The better response to RAI therapy in pediatric patients might infer greater degree of differentiation and higher expression of proteins involved in iodine uptake and metabolism. The transport of iodide into thyroid follicular cells is a result of an active transport mechanism mediated by the sodium iodide symporter (NIS) protein, an integral plasma membrane glycoprotein located at the basolateral membrane of thyroid follicular cells [15]. Following active transport across the membrane, iodide is translocated across the apical membrane by pendrin (PDS) and organified by thyroid peroxidase (TPO). These actions are reliant on the thyroid-stimulating hormone (TSH), which interacts with the TSH receptor (TSHR) at the basolateral membrane of follicular cells [15].

Therefore, there is a strong need to investigate whether the expression of proteins involved in iodine uptake and metabolism differs between pediatric and adult populations. In fact, it has been suggested that NIS expression was associated with lower risk of recurrence of pediatric thyroid carcinomas [16, 17]. Additionally, the dose of 131I required to achieve remission was directly related to the levels of NIS expression, being higher in those patients with undetectable NIS expression [17, 18]. The expression of PDS was also found diminished in pediatric patients [5].

Nevertheless, a marked heterogeneity within the pediatric group has been reported. Some earlier studies suggested that children present with more aggressive local disease and are more likely to have lymph node metastases at diagnosis and, probably, more prone to develop subsequent distant metastases than adolescents [2, 7, 8, 11, 19, 20]. It has also been reported that children experience recurrence more frequently and earlier than adolescents [21, 22].

Therefore, there is a strong need for studies in both children and adolescents.

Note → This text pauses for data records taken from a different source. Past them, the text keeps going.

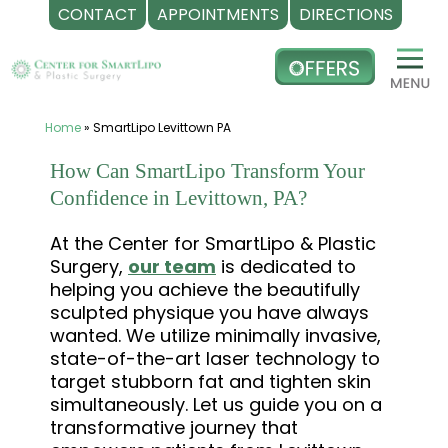
CONTACT
APPOINTMENTS
DIRECTIONS
Skip
to
content
Home
»
SmartLipo Levittown PA
How Can SmartLipo Transform Your
Confidence in Levittown, PA?
At the Center for SmartLipo & Plastic
Surgery,
our team
is dedicated to
helping you achieve the beautifully
sculpted physique you have always
wanted. We utilize minimally invasive,
state-of-the-art laser technology to
target stubborn fat and tighten skin
simultaneously. Let us guide you on a
transformative journey that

Although efforts have been made, the role of RAI therapy in pediatric patients has been mainly assessed in adolescents. Most studies used a very small number of children or prepubertal patients [10, 23], which makes it difficult to stratify pediatric patients into age groups or pubertal status and to test the hypothesis that the expression of genes associated with iodine uptake and metabolism might be higher in adolescents than in children. As most studies are retrospective or included a small number of children, it still remains unclear whether age influences the behavior of DTC within pediatric population [24].

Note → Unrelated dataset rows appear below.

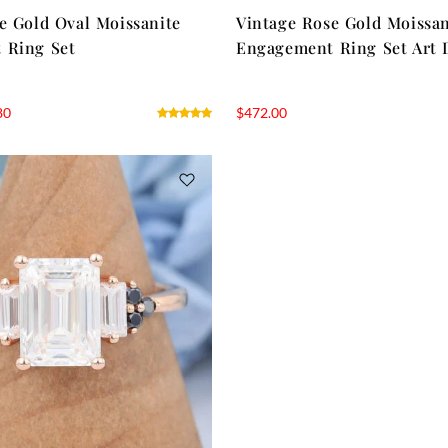
e Gold Oval Moissanite
Vintage Rose Gold Moissan
 Ring Set
Engagement Ring Set Art 
80
$
472.00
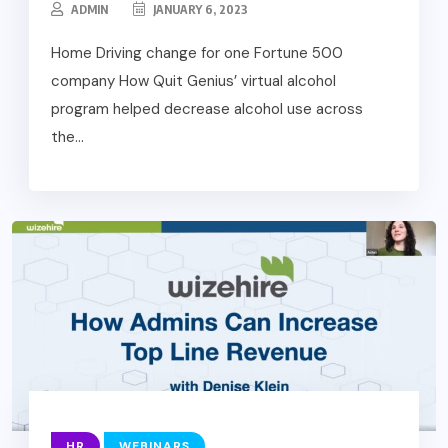
ADMIN
JANUARY 6, 2023
Home Driving change for one Fortune 500
company How Quit Genius’ virtual alcohol
program helped decrease alcohol use across
the...
HR
WEBINARS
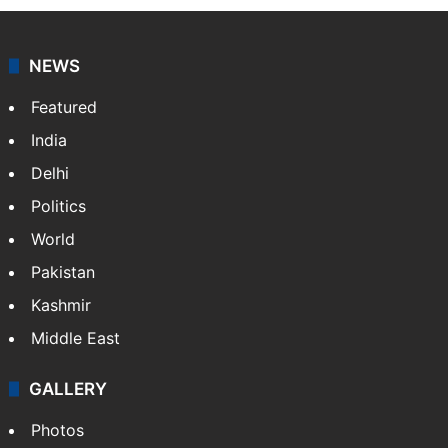
NEWS
Featured
India
Delhi
Politics
World
Pakistan
Kashmir
Middle East
GALLERY
Photos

To bridge some of the existing gap, this study investigated the expression of NIS, PDS, TPO, TSHR, and thyroglobulin (TG) in a cohort of pediatric patients and correlated with clinicopathological features. To further explore a possible association of the expression of thyroid-specific genes with age, the expression analysis was performed in pediatric patients stratified into two age groups (<10 and ≥10–18 years). As our analysis suggests an impact of age on gene expression, the genes whose expression pattern differed between children and adolescents were further compared with their expression in DTC from adults.

2. Materials and Methods

2.1. Thyroid Samples

The series consists of 47 formalin-fixed paraffin-embedded (FFPE) sections from 38 primary tumors from pediatric patients who underwent thyroid surgery at Hospital São Paulo (Universidade Federal de São Paulo) and Hospital da Santa Casa de São Paulo between the years 1993 and 2012. The pediatric cohort included 35 PTCs, 3 FTCs, and 9-matched normal thyroid tissues. All samples were reviewed by two pathologists (RD and MTSA). The clinical and pathological features are summarized in Table 1.

Table 1.

Summary of the clinicopathological features of pediatric thyroid carcinoma.

Total Patients <10 yr old Patients ≥10–18 yr old P value
n = 38 n = 13 n = 25
Mean age ± SD 11.84 (±4.4) 6.76 (±1.92) 14.48 (±2.63) <0.0001
Gender
 Female 29 8 (62%) 21 (84%) 0.2262
 Male 9 5 (38%) 3 (16%)
Tumor size (cm) mean ± SD 2.65 (±1.48) 2.28 (±1.49) 2.83 (±1.48) 0.2383
Risk factors
 Family history 2 1 (8%) 1 (4%) 1.00
 Exposure to radiation 4 0 4 (16%) 0.2779
Extrathyroidal extension 16 9 (69%) 7 (28%) 0.0448
Multifocal disease 17 4 (31%) 13 (52%) 0.3068
LN metastases 28 11 (85%) 17 (68%) 0.4413
Distant metastases 10 6 (46%) 4 (16%) 0.0620

As recommended by the ATA guidelines for children with thyroid nodules and DTC, all of the pediatric patients were ≤18 years of age at the time of diagnosis [24]. The pediatric cases were further separated into two age groups: children (<10 years old) and adolescents (≥10–18 years old). Because information about pubertal development was not available for all of the patients, the age of 10 was used as the cut-off point. This cut-off point was recommended by the World Health Organization (WHO) and used to determine the effect of age on time to recurrence and mortality rates in pediatric DTC [21, 22].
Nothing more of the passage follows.